**DIRECTIONS**
Produce an exact copy of the lines from the line containing "skills and opportunities" through the last line of the listing below, both ends included, and nothing else.

**SUPPLIED DATA**

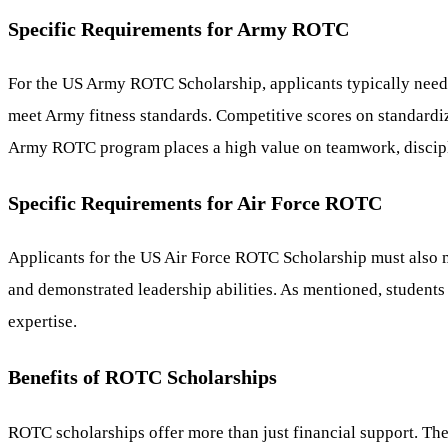
Specific Requirements for Army ROTC
For the US Army ROTC Scholarship, applicants typically need
meet Army fitness standards. Competitive scores on standardize
Army ROTC program places a high value on teamwork, discipl
Specific Requirements for Air Force ROTC
Applicants for the US Air Force ROTC Scholarship must also me
and demonstrated leadership abilities. As mentioned, students
expertise.
Benefits of ROTC Scholarships
ROTC scholarships offer more than just financial support. Th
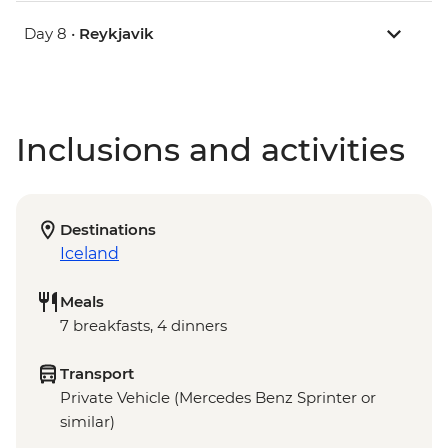
Day 8 •
Reykjavik
Inclusions and activities
Destinations
Iceland
Meals
7 breakfasts, 4 dinners
Transport
Private Vehicle (Mercedes Benz Sprinter or
similar)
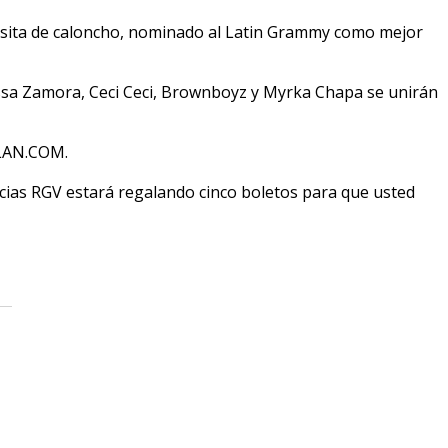
 visita de caloncho, nominado al Latin Grammy como mejor
ssa Zamora, Ceci Ceci, Brownboyz y Myrka Chapa se unirán
XLAN.COM.
cias RGV estará regalando cinco boletos para que usted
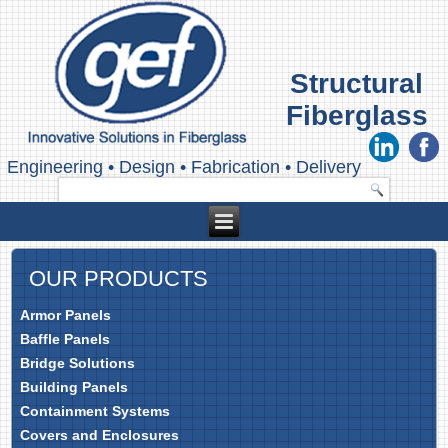
Structural
Fiberglass
Engineering
•
Design
•
Fabrication
•
Delivery
OUR PRODUCTS
Armor Panels
Baffle Panels
Bridge Solutions
Building Panels
Containment Systems
Covers and Enclosures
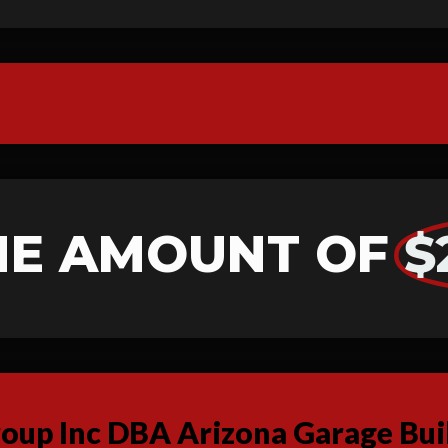
HE AMOUNT OF
$
up Inc DBA Arizona Garage Buil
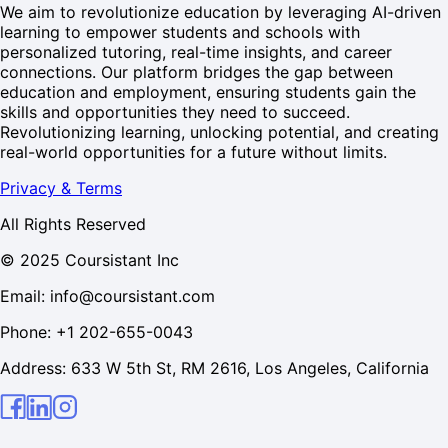
We aim to revolutionize education by leveraging AI-driven
learning to empower students and schools with
personalized tutoring, real-time insights, and career
connections. Our platform bridges the gap between
education and employment, ensuring students gain the
skills and opportunities they need to succeed.
Revolutionizing learning, unlocking potential, and creating
real-world opportunities for a future without limits.
Privacy & Terms
All Rights Reserved
© 2025 Coursistant Inc
Email: info@coursistant.com
Phone: +1 202-655-0043
Address: 633 W 5th St, RM 2616, Los Angeles, California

**WRITTEN SOLUTION**
skills and opportunities they need to succeed.
Revolutionizing learning, unlocking potential, and creating
real-world opportunities for a future without limits.
Privacy & Terms
All Rights Reserved
© 2025 Coursistant Inc
Email: info@coursistant.com
Phone: +1 202-655-0043
Address: 633 W 5th St, RM 2616, Los Angeles, California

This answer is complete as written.